Mais malgré de gros efforts, seulement 12% des rues de Paris commémorent le souvenir de femmes illustres. En parallèle de ces changements, le Collectif Nous Toutes de Paris avait déjà voulu marquer le coup, en apposant de fausses plaques, en-dessous des plaques officielles, où des noms de femmes apparaissaient pour souligner leur sous-représentation.
Une autre ouverture se fait sentir avec l’apparition des noms de personnes racisées reconnues. Ainsi, une gare de RER ainsi que son parvis ont été baptisés du nom de la militante afro-américaine, connue pour son engagement pour les droits civiques, Rosa Parks. On ne parle plus d’une obscure allée ou d’un passage confidentiel mais d’un lieu où circulent environ 85 000 voyageurs et voyageuses par jour. Bien sûr, on retrouve des rues Ella-Fitzgerald, Nina- Simone, et des jardins au nom de Nelson Mandela, dans le nouveau quartier des halles, et de Martin Luther King, dans le 17e arrondissement.
Mais ne croyez pas que de voir son nom associé à une voie soit un gage d’éternité. Il arrive que l’on débaptise comme on l’a fait récemment à Montréal avec la rue Amherst devenue rue Atateken. Ainsi en est-il pour la rue du Général-Richepanse. L’homme s’était illustré entre autres pour le rétablissement de l’esclavage aux Antilles sous Bonaparte qui, devenu empereur, nommera une rue en son nom. Une décision qui ne fut pas du goût des Antillais.e.s, on s’en doute. La Ville de Paris a choisi de renommer cette voie, Chevalier-de-Saint-Georges. Et lui, mérite qu’on s’en souvienne. Né d’une mère esclave noire, Saint Georges a réussi à se faire reconnaître par ses nombreux talents et non des moindres. Athlète, véritable maître d’armes en escrime, et violoniste virtuose, premier colonel noir de l’armée républicaine, sa vie est un véritable roman d’aventures. Et pourtant, il est tombé dans l’oubli. Les historiens émettent l’hypothèse que la couleur de sa peau et ses origines sont la raison de son effacement. Quelle surprise ! Pourtant, pour celleux qui veulent en savoir plus, il reste ses compositions qui témoignent de son immense talent, de celui que l’on a surnommé à l’époque le Mozart noir. Contemporain de ce dernier, il était bien plus connu, et sa musique bien plus jouée qu’au point que certains oseront qualifier Mozart de Saint-Georges blanc.

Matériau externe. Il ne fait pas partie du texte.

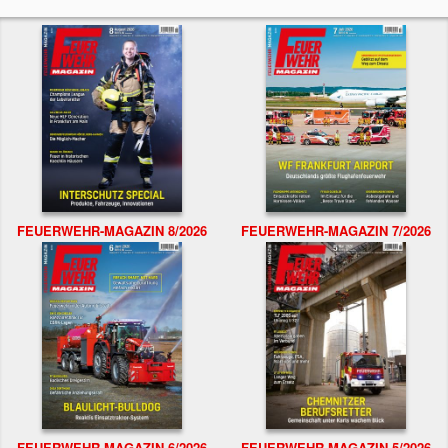
FEUERWEHR-MAGAZIN 8/2026
FEUERWEHR-MAGAZIN 7/2026
FEUERWEHR-MAGAZIN 6/2026
FEUERWEHR-MAGAZIN 5/2026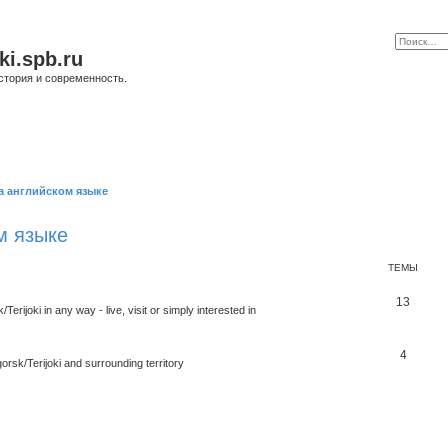
ki.spb.ru
стория и современность.
а английском языке
м языке
ТЕМЫ
13
rijoki in any way - live, visit or simply interested in
4
orsk/Terijoki and surrounding territory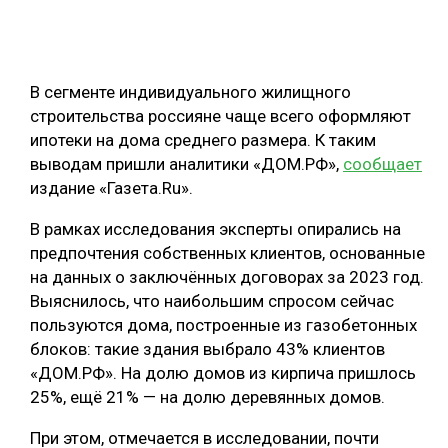
ОБРАБОТКА ДРЕВЕСИНЫ
ЦИФРОВАЯ СРЕДА
РУБРИКИ
В сегменте индивидуального жилищного
БИОЭНЕРГЕТИКА
строительства россияне чаще всего оформляют
ТЕМАТИЧЕСКИЕ ПРОЕКТЫ
ЛЕСОВОССТАНОВЛЕНИЕ И ЗАЩИТА
ипотеки на дома среднего размера. К таким
выводам пришли аналитики «ДОМ.РФ»,
сообщает
ЛОГИСТИКА
издание «Газета.Ru».
ПОДБОРКИ СТАТЕЙ
ПРОИЗВОДСТВО ДРЕВЕСНЫХ ПЛИТ
В рамках исследования эксперты опирались на
ЦБП
предпочтения собственных клиентов, основанные
на данных о заключённых договорах за 2023 год.
КОМПЛЕКСНАЯ ПЕРЕРАБОТКА
Выяснилось, что наибольшим спросом сейчас
пользуются дома, построенные из газобетонных
ЛЕСОПИЛЕНИЕ
блоков: такие здания выбрало 43% клиентов
ДЕРЕВЯННОЕ ДОМОСТРОЕНИЕ
«ДОМ.РФ». На долю домов из кирпича пришлось
25%, ещё 21% — на долю деревянных домов.
БЕЗОПАСНОЕ ПРОИЗВОДСТВО
При этом, отмечается в исследовании, почти
СОРТИРОВКА ДРЕВЕСИНЫ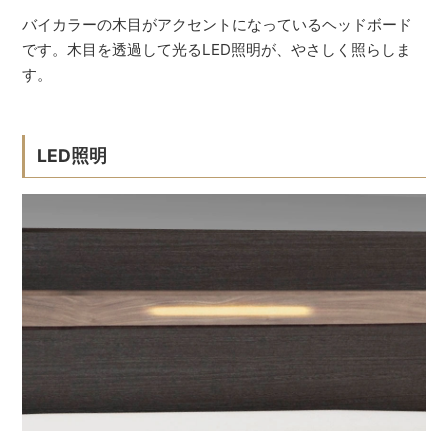
バイカラーの木目がアクセントになっているヘッドボード
です。木目を透過して光るLED照明が、やさしく照らしま
す。
LED照明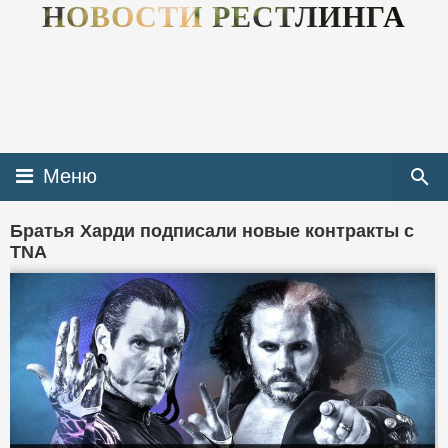
НОВОСТИ РЕСТЛИНГА
Меню
Братья Харди подписали новые контракты с
TNA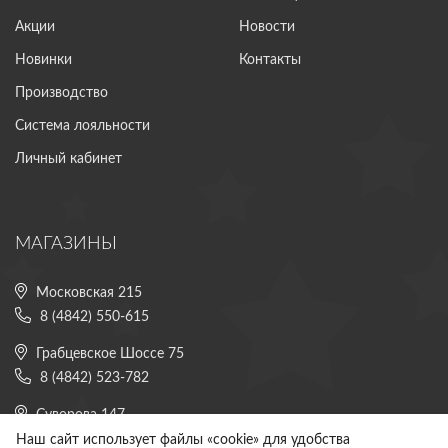
Акции
Новости
Новинки
Контакты
Производство
Система лояльности
Личный кабинет
МАГАЗИНЫ
Московская 215
8 (4842) 550-615
Грабцевское Шоссе 75
8 (4842) 523-782
Суворова 147
8 (4842) 225-882
Наш сайт использует файлы «cookie» для удобства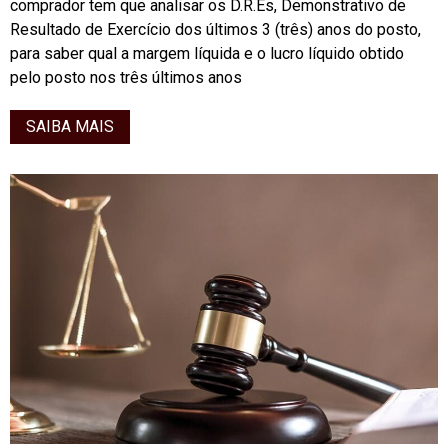
comprador tem que analisar os D.R.Es, Demonstrativo de
Resultado de Exercício dos últimos 3 (três) anos do posto,
para saber qual a margem líquida e o lucro líquido obtido
pelo posto nos três últimos anos
SAIBA MAIS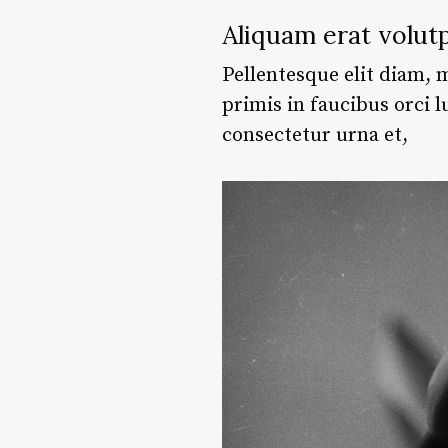
Aliquam erat volut
Pellentesque elit diam, m
primis in faucibus orci l
consectetur urna et,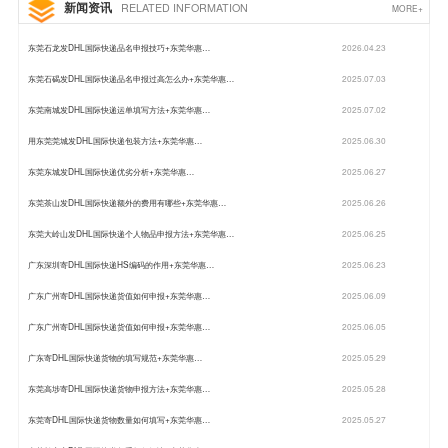
新闻资讯
RELATED INFORMATION
MORE+
东莞石龙发DHL国际快递品名申报技巧+东莞华惠…
2026.04.23
东莞石碣发DHL国际快递品名申报过高怎么办+东莞华惠…
2025.07.03
东莞南城发DHL国际快递运单填写方法+东莞华惠…
2025.07.02
用东莞莞城发DHL国际快递包装方法+东莞华惠…
2025.06.30
东莞东城发DHL国际快递优劣分析+东莞华惠…
2025.06.27
东莞茶山发DHL国际快递额外的费用有哪些+东莞华惠…
2025.06.26
东莞大岭山发DHL国际快递个人物品申报方法+东莞华惠…
2025.06.25
广东深圳寄DHL国际快递HS编码的作用+东莞华惠…
2025.06.23
广东广州寄DHL国际快递货值如何申报+东莞华惠…
2025.06.09
广东广州寄DHL国际快递货值如何申报+东莞华惠…
2025.06.05
广东寄DHL国际快递货物的填写规范+东莞华惠…
2025.05.29
东莞高埗寄DHL国际快递货物申报方法+东莞华惠…
2025.05.28
东莞寄DHL国际快递货物数量如何填写+东莞华惠…
2025.05.27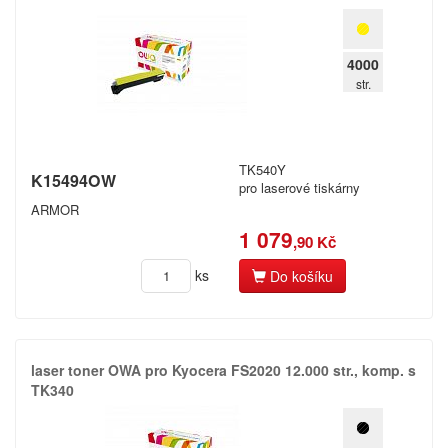
4000
str.
TK540Y
K15494OW
pro laserové tiskárny
ARMOR
1 079
,90 Kč
ks
Do košíku
laser toner OWA pro Kyocera FS2020 12.​000 str.​,​ komp.​ s
TK340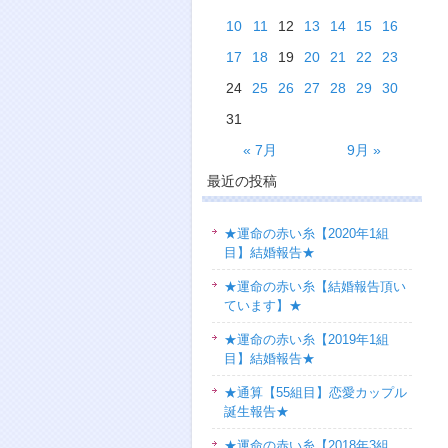
10
11
12
13
14
15
16
17
18
19
20
21
22
23
24
25
26
27
28
29
30
31
« 7月
9月 »
最近の投稿
★運命の赤い糸【2020年1組
目】結婚報告★
★運命の赤い糸【結婚報告頂い
ています】★
★運命の赤い糸【2019年1組
目】結婚報告★
★通算【55組目】恋愛カップル
誕生報告★
★運命の赤い糸【2018年3組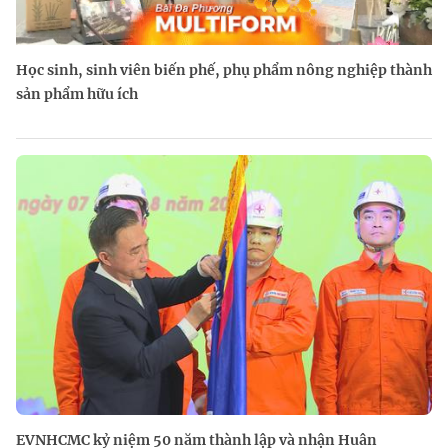
Học sinh, sinh viên biến phế, phụ phẩm nông nghiệp thành
sản phẩm hữu ích
EVNHCMC kỷ niệm 50 năm thành lập và nhận Huân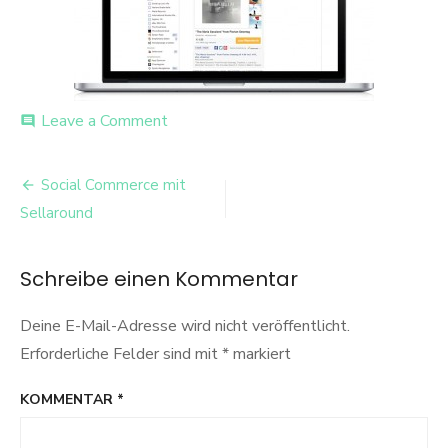
on
Leave a Comment
comment
Selling
Widget
Beitrags-
Social Commerce mit
Navigation
Sellaround
Schreibe einen Kommentar
Deine E-Mail-Adresse wird nicht veröffentlicht.
Erforderliche Felder sind mit
*
markiert
KOMMENTAR
*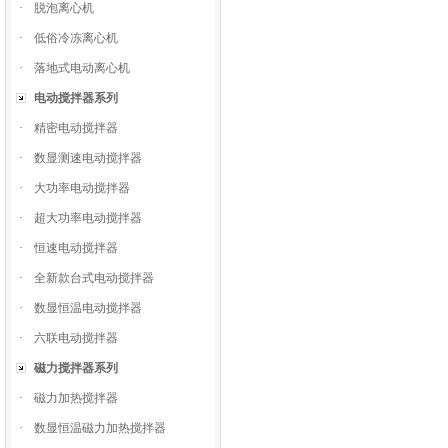
·
脱泡离心机
·
低俗冷冻离心机
·
落地式电动离心机
电动搅拌器系列
·
精密电动搅拌器
·
数显测速电动搅拌器
·
大功率电动搅拌器
·
超大功率电动搅拌器
·
恒速电动搅拌器
·
全新款台式电动搅拌器
·
数显恒温电动搅拌器
·
六联电动搅拌器
磁力搅拌器系列
·
磁力加热搅拌器
·
数显恒温磁力加热搅拌器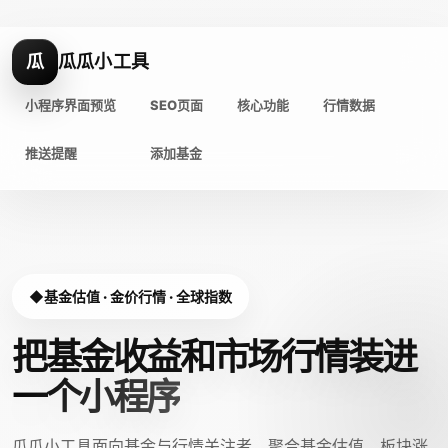
瓜
瓜瓜小工具
小程序界面预览
SEO页面
核心功能
行情数据
推送提醒
添加基金
基金估值 · 金价行情 · 全球指数
把基金收益和市场行情装进
一个小程序
瓜瓜小工具面向基金与行情关注者，聚合基金估值、板块涨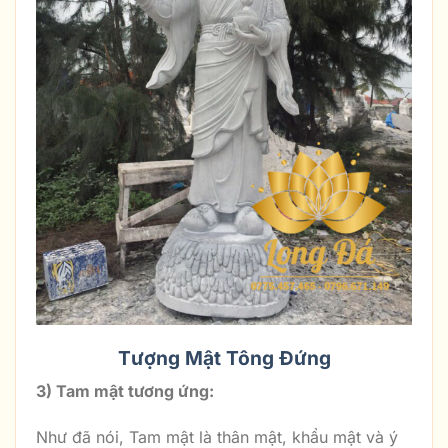
Tượng Mật Tông Đứng
3) Tam mật tương ứng:
Như đã nói, Tam mật là thân mật, khẩu mật và ý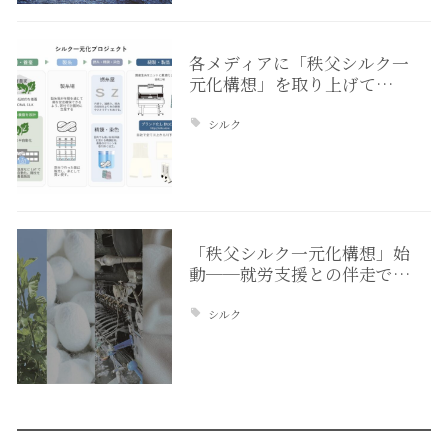
各メディアに「秩父シルク一
元化構想」を取り上げて…
シルク
「秩父シルク一元化構想」始
動──就労支援との伴走で…
シルク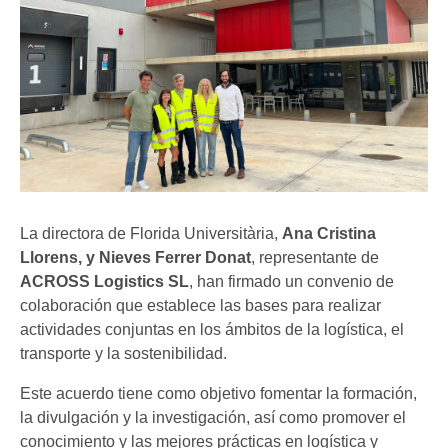
La directora de Florida Universitària,
Ana Cristina
Llorens, y Nieves Ferrer Donat
, representante de
ACROSS Logistics SL
, han firmado un convenio de
colaboración que establece las bases para realizar
actividades conjuntas en los ámbitos de la logística, el
transporte y la sostenibilidad.
Este acuerdo tiene como objetivo fomentar la formación,
la divulgación y la investigación, así como promover el
conocimiento y las mejores prácticas en logística y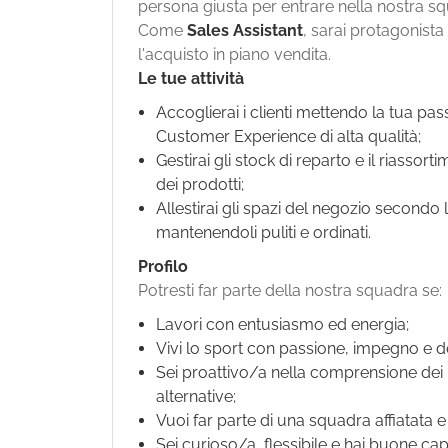
persona giusta per entrare nella nostra s
Come
Sales Assistant
, sarai protagonista 
l'acquisto in piano vendita.
Le tue attività
Accoglierai i clienti mettendo la tua pa
Customer Experience di alta qualità;
Gestirai gli stock di reparto e il riassor
dei prodotti;
Allestirai gli spazi del negozio secondo 
mantenendoli puliti e ordinati.
Profilo
Potresti far parte della nostra squadra se:
Lavori con entusiasmo ed energia;
Vivi lo sport con passione, impegno e d
Sei proattivo/a nella comprensione dei b
alternative;
Vuoi far parte di una squadra affiatata 
Sei curioso/a, flessibile e hai buone ca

Faut-il être mort pour un jour peut-être voir son nom sur une rue de Paris ? Il n’y a pas vraiment de règles. L’usage voudrait que l’on attende cinq ans après le décès de la personnalité avant de prendre une décision. Mais il y a des exceptions. Ainsi le Marché aux fleurs de l’Île de la cité, haut lieu touristique, a été renommé Marché aux fleurs Reine-Élizabeth II, en 2014. Profitant d’un séjour officiel en France, la souveraine a pu elle-même dévoiler la plaque en son nom. Il semblerait qu’Élizabeth II avait un profond attachement pour ce lieu.